A recirculation valve 59 can selectively fluidly couple each of the
conduits 54, 55, 56, 57, 58 to the recirculation pump 53. While
each sprayer 41, 42, 43, 44, 45, 130 is illustrated as having a
corresponding dedicated supply conduit 54, 55, 56, 57, 58, one or
more subsets, comprising multiple sprayers from the total group of
sprayers 41, 42, 43, 44, 45, 130, can be supplied by the same
conduit, negating the need for a dedicated conduit 54, 55, 56, 57,
58 for each sprayer 41, 42, 43, 44, 45, 130. For example, a single
conduit can supply the upper spray arm 41 and the third level
sprayer 43. Another example is that the sprayer 130 is supplied
liquid by the conduit 56, which also supplies the third level
sprayer 43.
[0035] The recirculation valve 59, while illustrated as a single
valve, can be implemented with multiple valves. Additionally, one
or more of the conduits 54, 55, 56, 57, 58 can be directly coupled
to the recirculation pump 53, while one or more of the other
conduits 54, 55, 56, 57, 58 can be selectively coupled to the
recirculation pump 53 with one or more valves.

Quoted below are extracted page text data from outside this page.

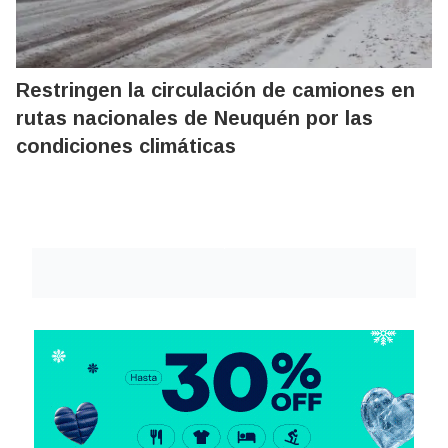
Restringen la circulación de camiones en
rutas nacionales de Neuquén por las
condiciones climáticas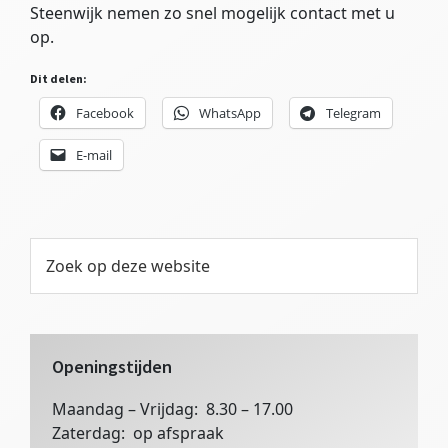
Steenwijk nemen zo snel mogelijk contact met u
op.
Dit delen:
Facebook
WhatsApp
Telegram
E-mail
Primaire
Zoek
op
Sidebar
deze
website
Openingstijden
Maandag – Vrijdag: 8.30 – 17.00
Zaterdag: op afspraak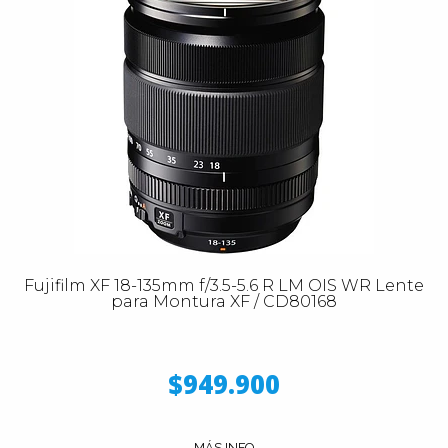
Fujifilm XF 18-135mm f/3.5-5.6 R LM OIS WR Lente
para Montura XF / CD80168
$949.900
MÁS INFO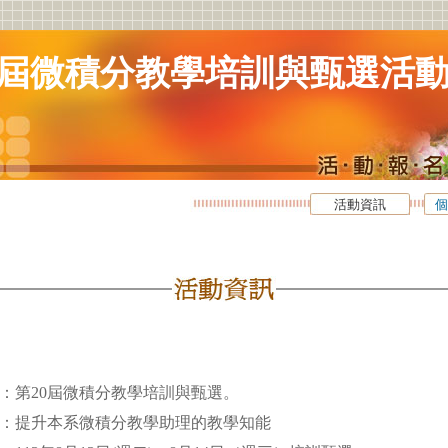
0屆微積分教學培訓與甄選活
活動資訊
個
：第20屆微積分教學培訓與甄選。
：提升本系微積分教學助理的教學知能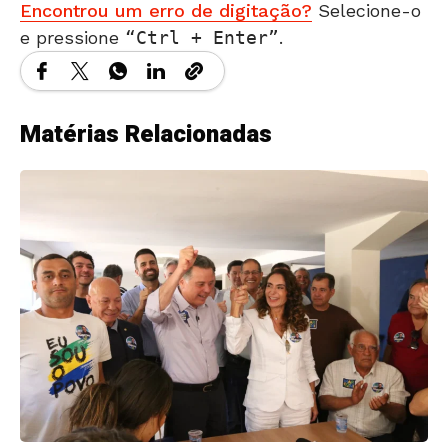
Encontrou um erro de digitação?
Selecione-o
e pressione
Ctrl + Enter
.
Matérias Relacionadas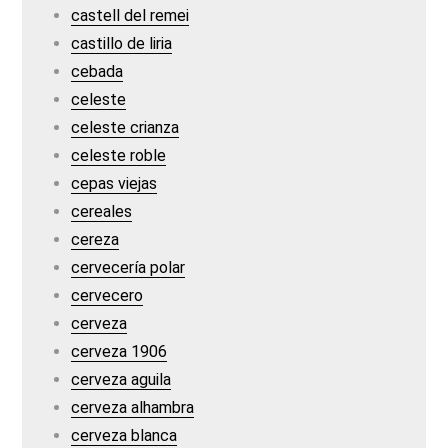
castell del remei
castillo de liria
cebada
celeste
celeste crianza
celeste roble
cepas viejas
cereales
cereza
cervecería polar
cervecero
cerveza
cerveza 1906
cerveza aguila
cerveza alhambra
cerveza blanca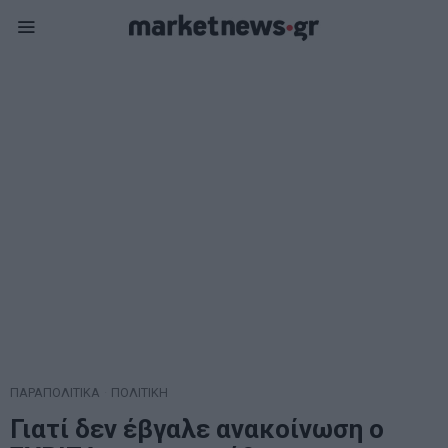
ΠΑΡΑΠΟΛΙΤΙΚΑ
·
ΠΟΛΙΤΙΚΗ
Γιατί δεν έβγαλε ανακοίνωση ο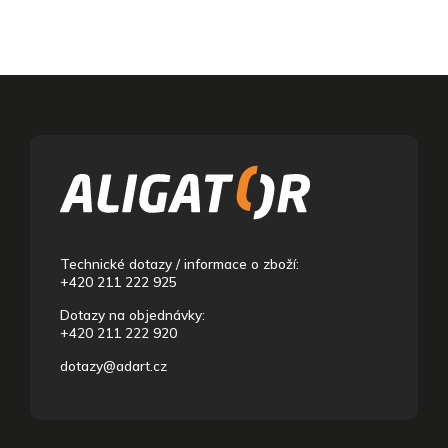
Z
á
p
a
t
í
Technické dotazy / informace o zboží:
+420 211 222 925
Dotazy na objednávky:
+420 211 222 920
dotazy@adart.cz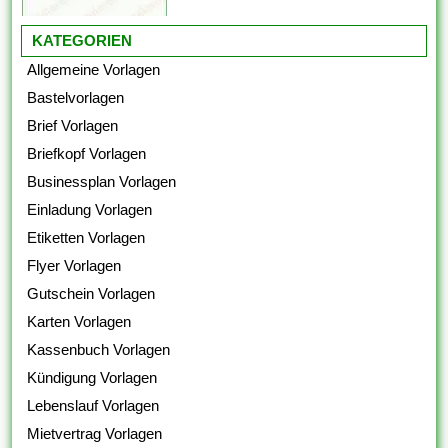
KATEGORIEN
Allgemeine Vorlagen
Bastelvorlagen
Brief Vorlagen
Briefkopf Vorlagen
Businessplan Vorlagen
Einladung Vorlagen
Etiketten Vorlagen
Flyer Vorlagen
Gutschein Vorlagen
Karten Vorlagen
Kassenbuch Vorlagen
Kündigung Vorlagen
Lebenslauf Vorlagen
Mietvertrag Vorlagen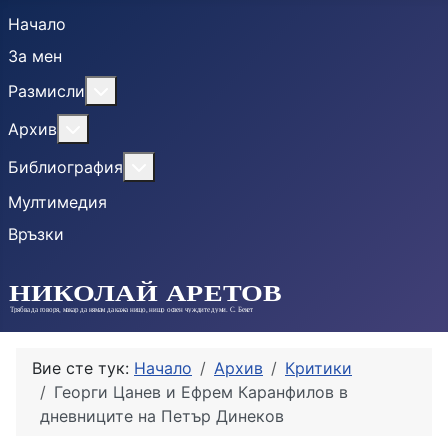
Начало
За мен
More about: Размисли
Размисли
More about: Архив
Архив
More about: Библиография
Библиография
Мултимедия
Връзки
Вие сте тук:
Начало
Архив
Критики
Георги Цанев и Ефрем Каранфилов в
дневниците на Петър Динеков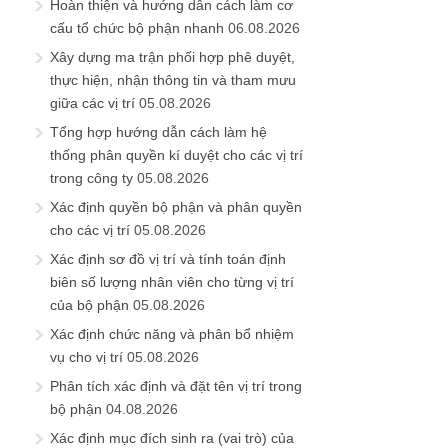
Hoàn thiện và hướng dẫn cách làm cơ
cấu tổ chức bộ phận nhanh
06.08.2026
Xây dựng ma trận phối hợp phê duyệt,
thực hiện, nhận thông tin và tham mưu
giữa các vị trí
05.08.2026
Tổng hợp hướng dẫn cách làm hệ
thống phân quyền kí duyệt cho các vị trí
trong công ty
05.08.2026
Xác định quyền bộ phận và phân quyền
cho các vị trí
05.08.2026
Xác định sơ đồ vị trí và tính toán định
biên số lượng nhân viên cho từng vị trí
của bộ phận
05.08.2026
Xác định chức năng và phân bổ nhiệm
vụ cho vị trí
05.08.2026
Phân tích xác định và đặt tên vị trí trong
bộ phận
04.08.2026
Xác định mục đích sinh ra (vai trò) của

There are
essentially an unlimited number of plumbing schemes to connect the
recirculation system 50 to the spray system 40. The illustrated
plumbing is not limiting.
[0036] The drain system 60 drains liquid from the treating chamber
16. The drain system 60 includes a drain pump 62 fluidly coupling
the treating chamber 16 to a drain line 64. As illustrated, the
drain pump 62 fluidly couples the sump 51 to the drain line 64.

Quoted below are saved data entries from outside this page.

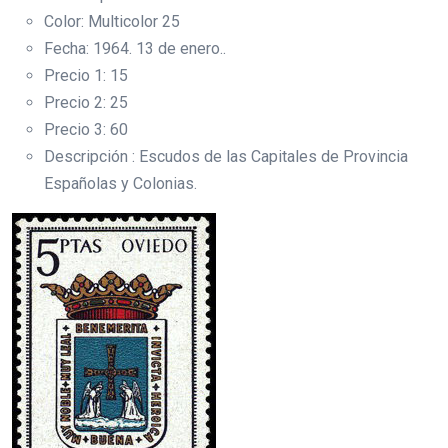
Color: Multicolor 25
Fecha: 1964. 13 de enero..
Precio 1: 15
Precio 2: 25
Precio 3: 60
Descripción : Escudos de las Capitales de Provincia
Españolas y Colonias.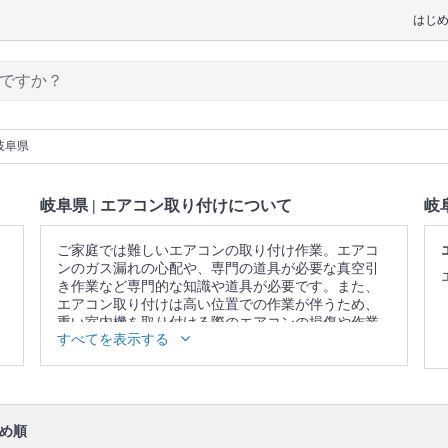
はじ
岐阜県
岐阜県 | エアコン取り付けについて
岐
ご家庭では難しいエアコンの取り付け作業。エアコ
ンのガス漏れの心配や、専門の道具が必要な真空引
き作業など専門的な知識や道具が必要です。また、
エアコン取り付けは高い位置での作業が伴うため、
重い室内機を取り付ける際のエアコンの損傷や作業
すべてを表示する
中の怪我の恐れがありますが、プロに頼めば安心で
す。
▼表示価格に含まれるエアコン取り付けの作業範囲
設置個所の構造確認 / 作業についての説明 / 背板取り
付け / 室内機設置 / 室外機据え置き台(プラブロック)
め順
設置 / 室外機設置 / 壁の配管穴開け(木造・モルタ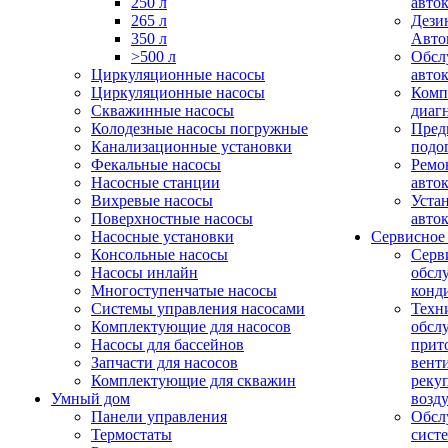
250 л
авто
265 л
Дези
350 л
Авто
>500 л
Обсл
Циркуляционные насосы
авто
Циркуляционные насосы
Комп
Скважинные насосы
диаг
Колодезные насосы погружные
Пред
Канализационные установки
подо
Фекальные насосы
Ремо
Насосные станции
авто
Вихревые насосы
Уста
Поверхностные насосы
авто
Насосные установки
Сервисное
Консольные насосы
Серв
Насосы инлайн
обсл
Многоступенчатые насосы
конд
Системы управления насосами
Техн
Комплектующие для насосов
обсл
Насосы для бассейнов
прит
Запчасти для насосов
вент
Комплектующие для скважин
реку
Умный дом
возд
Панели управления
Обсл
Термостаты
сист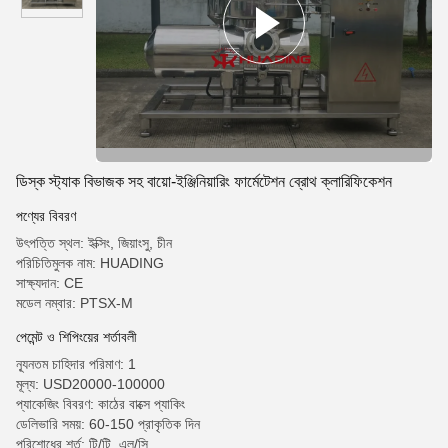
ডিস্ক স্ট্যাক বিভাজক সহ বায়ো-ইঞ্জিনিয়ারিং ফার্মেটেশন ব্রোথ ক্লারিফিকেশন
পণ্যের বিবরণ
উৎপত্তি স্থল: ইক্সিং, জিয়াংসু, চীন
পরিচিতিমুলক নাম: HUADING
সাক্ষ্যদান: CE
মডেল নম্বার: PTSX-M
পেমেন্ট ও শিপিংয়ের শর্তাবলী
ন্যূনতম চাহিদার পরিমাণ: 1
মূল্য: USD20000-100000
প্যাকেজিং বিবরণ: কাঠের বাক্সে প্যাকিং
ডেলিভারি সময়: 60-150 প্রাকৃতিক দিন
পরিশোধের শর্ত: টি/টি, এল/সি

[0037] While separate recirculation 53 and drain pumps 62 are
illustrated, a single pump can be used to perform both the
recirculating and the draining functions, such as by configuring
the single pump to rotate in opposite directions, or by providing a
suitable valve system. Alternatively, the drain pump 62 can be used
to recirculate liquid in combination with the recirculation pump
53. When both a recirculation pump 53 and drain pump 62 are used,
the drain pump 62 is typically more robust than the recirculation
pump 53 as the drain pump 62 tends to have to remove solids and
soils from the sump 51, unlike the recirculation pump 53, which
tends to recirculate liquid which has solids and soils filtered
away to at least some extent.
[0038] A water supply system 70 is provided for supplying fresh
water to the dishwasher 10 from a water supply source, such as a
household water supply via a household water valve 71. The water
supply system 70 includes a water supply unit 72 having a water
supply conduit 73 with a siphon break 74. While the water supply
conduit 73 can be directly fluidly coupled to the tub 14 or any
other portion of the dishwasher 10, the water supply conduit 73 is
shown fluidly coupled to a supply tank 75, which can store the
supplied water prior to use. The supply tank 75 is fluidly coupled
to the sump 51 by a supply line 76, which can include a
controllable valve 77 to control when water is released from the
supply tank 75 to the sump 51.
[0039] The supply tank 75 can be conveniently sized to store a
predetermined volume of water, such as a volume required for a
phase of the cycle of operation, which is commonly referred to as a
"charge" of water. The storing of the water in the supply tank 75
prior to use is beneficial in that the water in the supply tank 75
can be "treated" in some manner, such as softening or heating prior
to use.
[0040] A water softener 78 can be provided with the water supply
system 70 to soften the fresh water. The water softener 78 is shown
fluidly coupling the water supply conduit 73 to the supply tank 75
so that the supplied water automatically passes through the water
softener 78 on the way to the supply tank 75. However, the water
softener 78 could directly supply the water to any other part of
the dishwasher 10 than the supply tank 75, including directly
supplying the tub 14. Alternatively, the water softener 78 can be
fluidly coupled downstream of the supply tank 75, such as in-line
with the supply line 76. Wherever the water softener 78 is fluidly
coupled, it can be done so with controllable valves, such that the
use of the water softener 78 is controllable and not mandatory.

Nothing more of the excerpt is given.